I walked out the door this morning to find my face being pelted by invisible precipitation, sharp little pellets that looked like nothing and sounded like dry rice being poured into a saucepan. What do you call this stuff? Not quite sleet, not quite snow, not quite freezing rain, just one more manifestation of this never-ending winter. When I was halfway to campus it turned to snow, and by the time I'd parked the campus sidewalks, which had only recently been cleared of ice and snow, were once again covered in white.

At least it's not windy, I told myself. At least the temperature is in double digits for a change. At least I'm well bundled up. But now, thanks to the New York Times, I have to think about yet another winter-weather hazard: looking old. Yes: a prominent headline asks "Does Your Winter Scarf Make You Look Old?" Apparently people with way too much time on their hands are out there in the blizzard obsessing over what sorts of scarves people wear and how those scarves are tied. One fashion expert avers that scarves that look "buttoned-up" make people look old while those tied more casually make wearers appear youthful; further, the Scarf Mafia asserts that "it's impossible to make an infinity scarf look relaxed and chill."

Do you know what what else does not look "relaxed and chill"? A person who has slipped on a pile of snow and landed SPLAT on the sidewalk. It happened this morning--not to me, for a change--and the victim, though well buttoned-up, looked neither youthful nor decrepit but simply embarrassed. Good thing the Scarf Mafia wasn't here to offer helpful suggestions: "Here, let me fix your scarf so you'll look more youthful while lying on the ground--or better yet, take advantage of this little hiatus to knit yourself a triangular scarf. So much less stodgy!"

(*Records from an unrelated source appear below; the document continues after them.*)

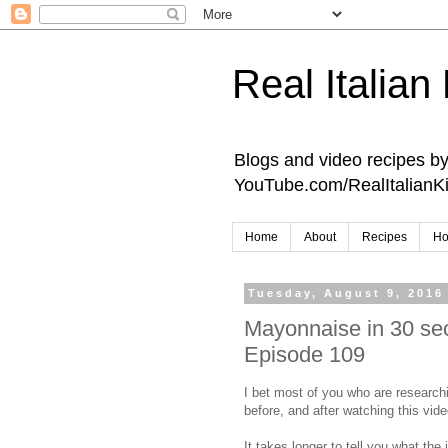
Real Italian
Blogs and video recipes by 
YouTube.com/RealItalianK
Home
About
Recipes
Ho
Tuesday, August 9, 2016
Mayonnaise in 30 sec
Episode 109
I bet most of you who are researc
before, and after watching this vide
It takes longer to tell you what the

I love my current winter scarf, a soft red wool with white and gold accents, but I wear it not to appear chill but to stay warm, or at least warmer than I would be without it. I have colleagues who strap spikes onto their shoes to walk to campus and others so bundled up that they I can't tell who they are when they greet me, but I'm not making any judgments about their winter-weather attire. I'm just hoping they remain upright in the middle of whatever you want to call this slippery mess. 

We've had snow and sleet and freezing rain,
and then we've had them all again,
along with wind and winter chill
and ice and slush. It's quite a thrill
to drive or walk to get to class
in this persistent Arctic blast.
But I can't ponder, in this cold,
whether my scarf makes me look old.
As long as I stay on my feet,
who cares if scarves don't look so neat
the way I tie them. I confess:
my winter garb appears a mess;
I may look old and tired too-- 
at least my lips aren't turning blue.
But if my scarf offends, I'll turn
the other cheek. (It's got windburn.)

 

Now your turn: let the weather do its worse--and put your efforts into verse. 

 

My cozy red scarf

 

Wednesday, February 04, 2026

But why can't you smile more?

I'd just finished doing a joint presentation with a wonderful colleague when another colleague offered praise: "It was good to see the two of you looking happy." Well, we looked happy because we were happy. We were presenting interesting information about terrific authors to illustrate fascinating ideas about the way history and literature illuminate each other, a topic on which we are both very passionate, so of course we were happy.

But I heard the unspoken part of my colleague's praise: "It was good to see the two of you looking happy for a change." Ouch. Maybe if we had a chance to celebrate our research and share ideas amongst interested listeners every day, we would constantly parade all over campus in great big clown smiles, but there's a lot more to campus life than a once-in-a-career presentation.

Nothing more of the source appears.